I removed her luggage from her death grip. “I probably already do.”
“Oh, you do.” She glared.“You do.”
“Okay. Let’s get a move on,” Dad declared as he returned. He opened up the back and let Duke in where he had created enough room for Duke’s expansive pillow. Mother came out of the house with one arm wrapped around the sniffling Amber, and the other arm carrying a pink-pillowed basket with Pink Toes resting inside. Few ever returned from the place where we were about to travel. One could only hope the spiral downward would offer directions back up.
Like all things Amber, even her getting “settled” into the backseat was a performance. Paige and I, not being the sharpest knives in the drawer, just stood and watched as Amber “settled” herself into the middle. Had we been a tad more astute, we would have pushed her long-legged behind over to the door.
She placed her purse between her legs. Set her makeup bag on top of that, and then nestled a box of tissues in her lap. She put her seat belt on, attentive to its potentially crushing effects on her seersucker sundress. One leg stretched itself onto my side, the other reached over to Paige, and then Amber reached into her rather colorful Louis Vuitton bag, which probably cost as much as a month of my rent, and pulled out some rather sizable white-framed sunglasses.“They’ll cover the puffiness,” she informed the two lamentable gawkers witnessing her invading their space. Truth be told, the child looked like an albino fly. Further truth be told, I might just pawn her bag to pay next month’s rent and the speeding ticket that should have been hers.
Paige only entered because I shoved her.
“Grrr,” Maggy offered.
“Grrr,” Paige retorted.
Maggy returned to hiding.This was going to be fun.
I squeezed in beside the retail store, and Duke sat in the back, none too happy either. He leaned his head over my right shoulder mighty close to Amber’s rather large white hoop earrings and about ripped her ear open with his nose when it got caught in the center of the ring.That caused a brief interruption, but with Duke’s nose set free,Amber’s earrings placed inside next month’s rent, and Paige’s huffing slowed to a heavy sigh, we finally made it out of the garage. Nothing transpired as planned. Had it, we would have all started looking up for Jesus’ return!

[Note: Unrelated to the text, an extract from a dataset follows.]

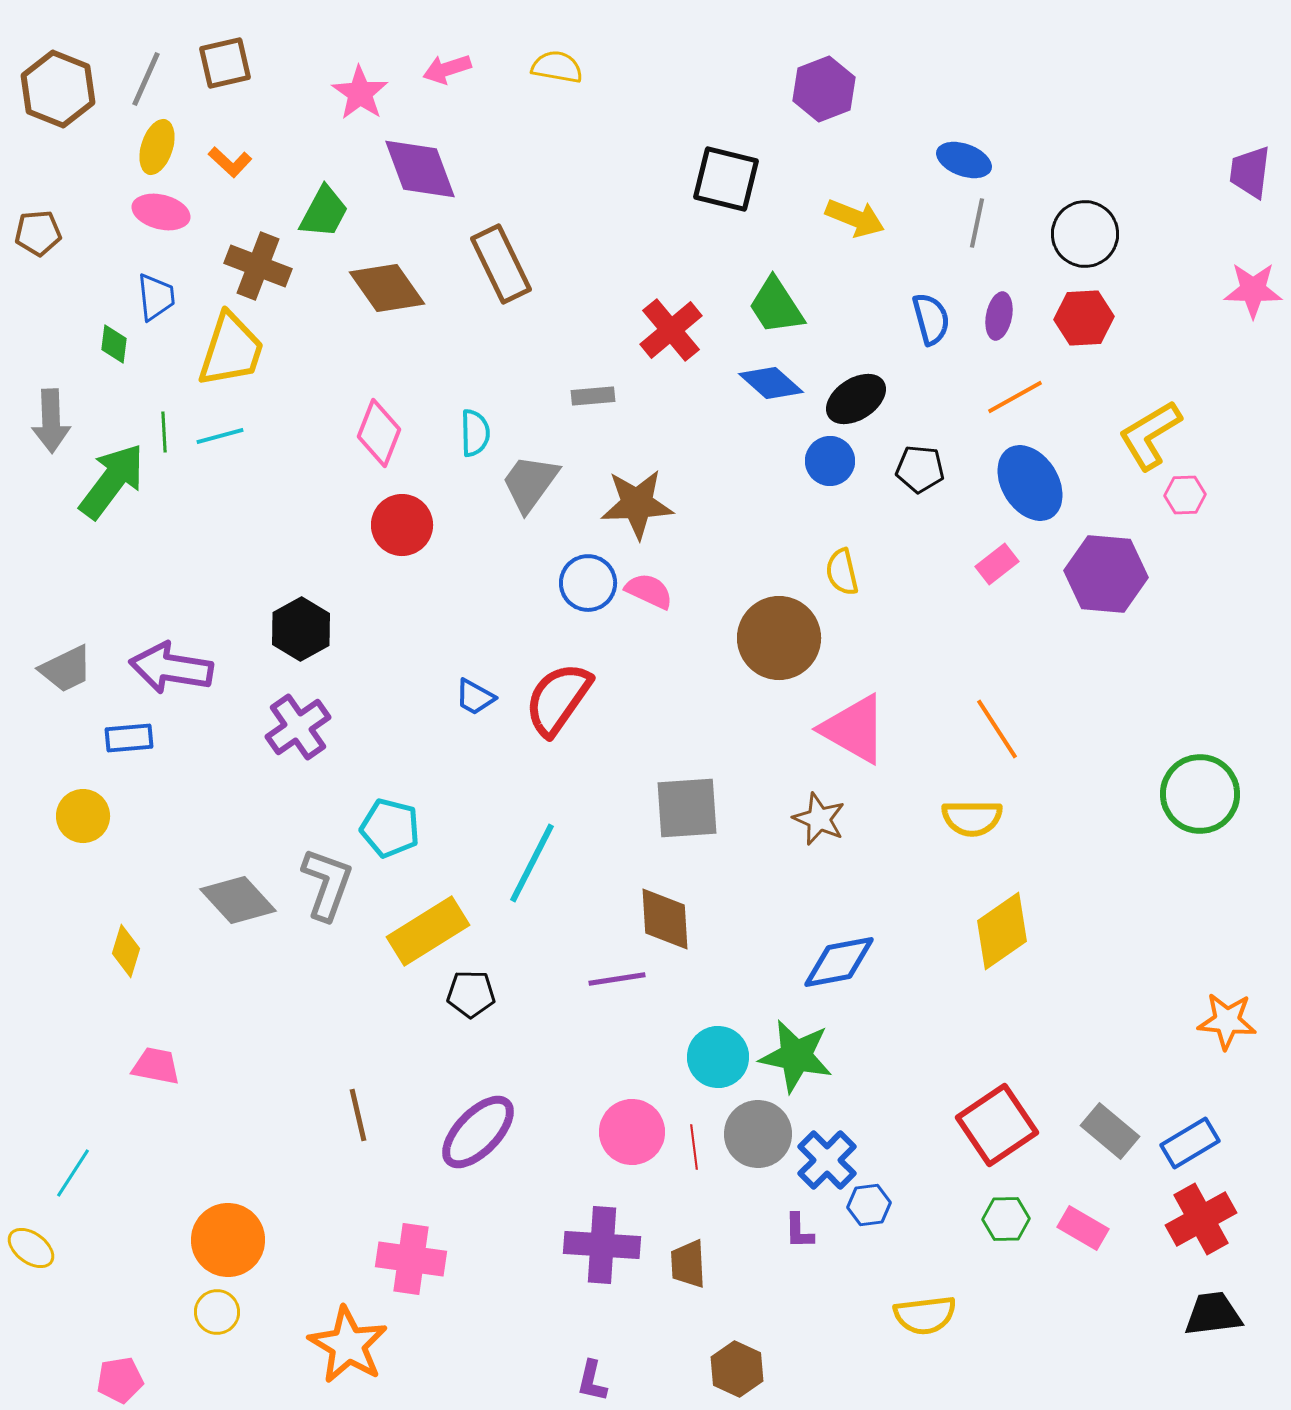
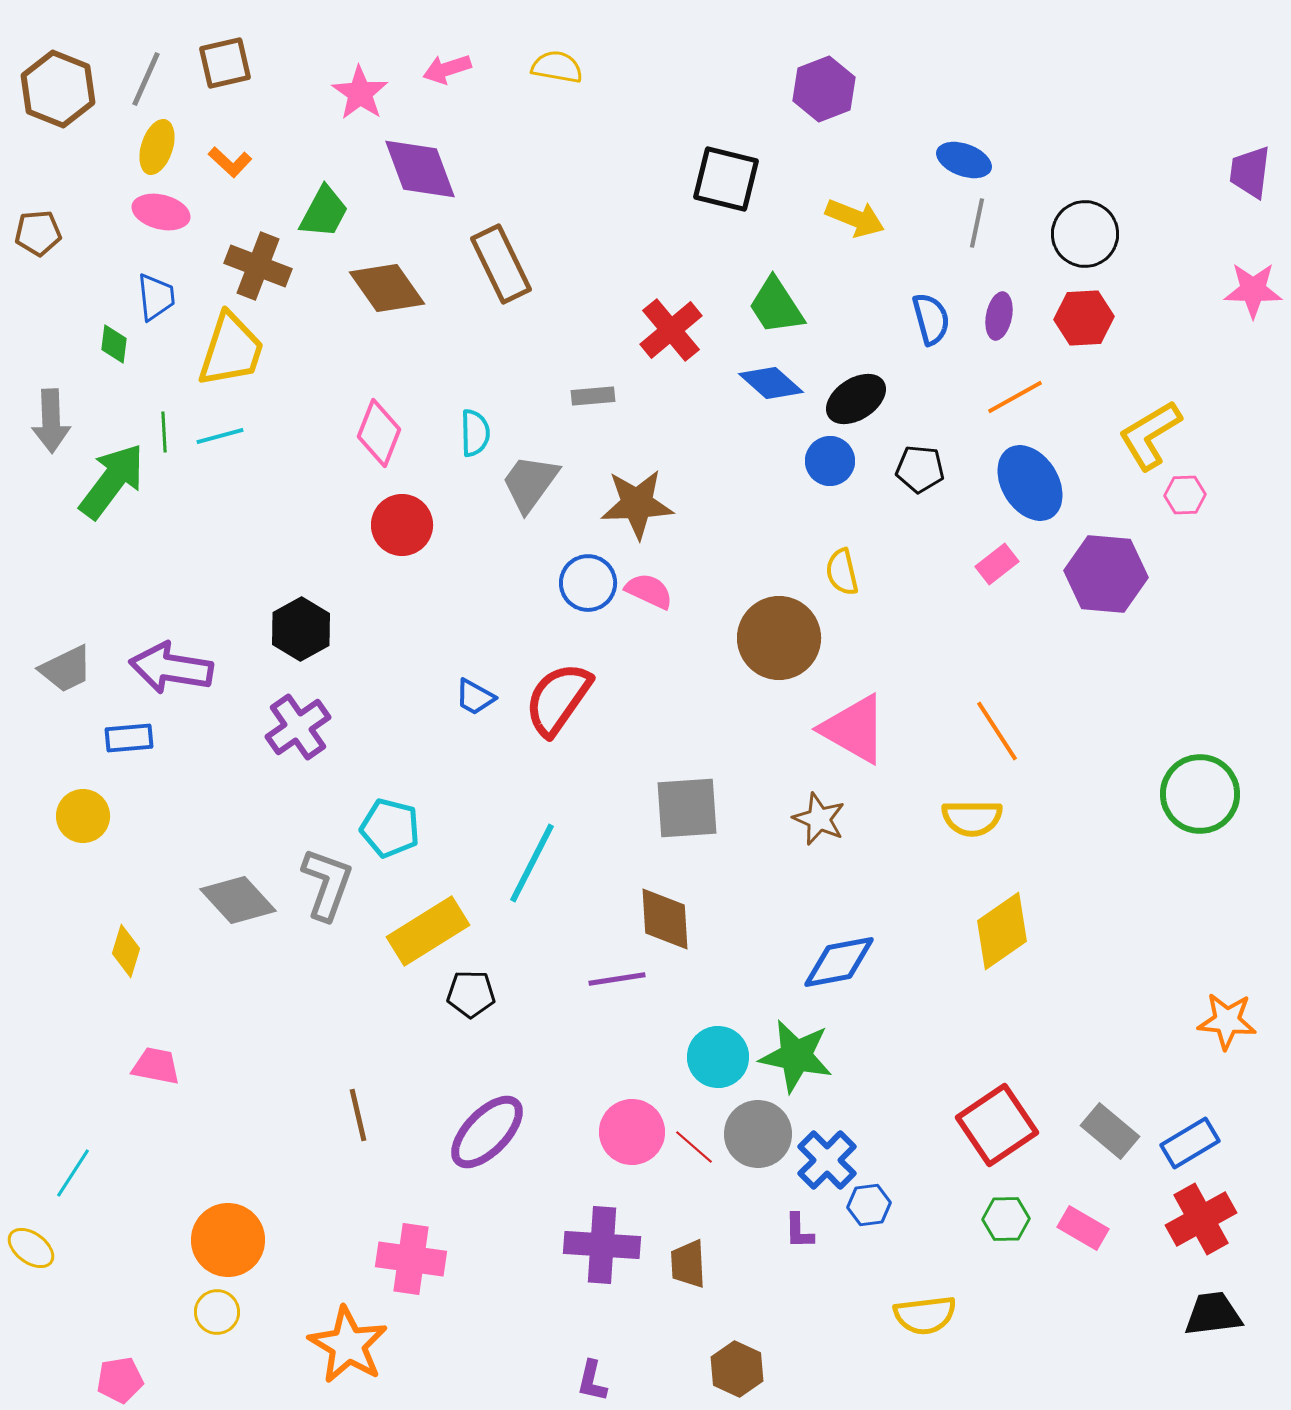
orange line at (997, 729): moved 2 px down
purple ellipse at (478, 1132): moved 9 px right
red line at (694, 1147): rotated 42 degrees counterclockwise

As we pulled onto Oglethorpe, I felt the familiar tug of my city. The tug that reminded me I really never liked leaving this place, even if it was only for a week of vaca—research. Odd for a woman who had been gone six years and only returned ten months ago. But even through those years of college and graduate school there was always an aching for home. My home. The city that mocked me as its “Savannah from Savannah,” an identity forced upon me by years of Victoria-induced introductions.
I, however, finally accepted it, realized only one man would ever call me Betty, and now ended each of my columns declaring my own self “Savannah from Savannah” to the very readers who taunted me. The hope was that the self-assertion would end all ridicule. It wasn’t completely successful. Today, I simply disregarded the pockets of resistance. Well, most of the time.
But Savannah the city had come to define me. It had allowed me a place to fail miserably and yet survive. Few places allow such grace. And even though I had let go of my one-time goal of literary acclaim, I settled into a nice rhythm of literary life, examining the essence of our humanness and telling its story through the eyes of a less-than-perfect journeyman. The city had welcomed me. Begrudgingly but eventually. I had accepted it. Begrudgingly but eventually as well.
The foghorn of Amber’s nose blared beside me.
Let’s hope my return would be better than the departure.